[Opening Data extract section]

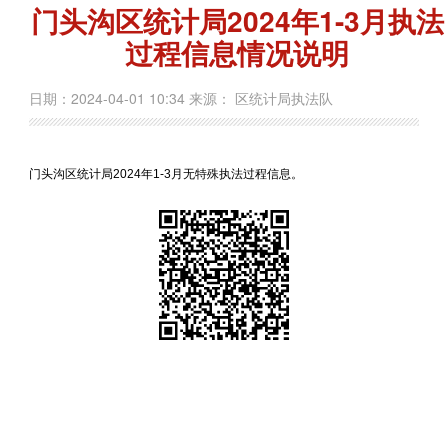
门头沟区统计局2024年1-3月执法
过程信息情况说明
日期：2024-04-01 10:34 来源： 区统计局执法队
门头沟区统计局2024年1-3月无特殊执法过程信息。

[Closing Data extract section]

Exercise directions:
Except for the pictures, give all the material above again verbatim.

Answer section:
门头沟区统计局2024年1-3月执法
过程信息情况说明
日期：2024-04-01 10:34 来源： 区统计局执法队
门头沟区统计局2024年1-3月无特殊执法过程信息。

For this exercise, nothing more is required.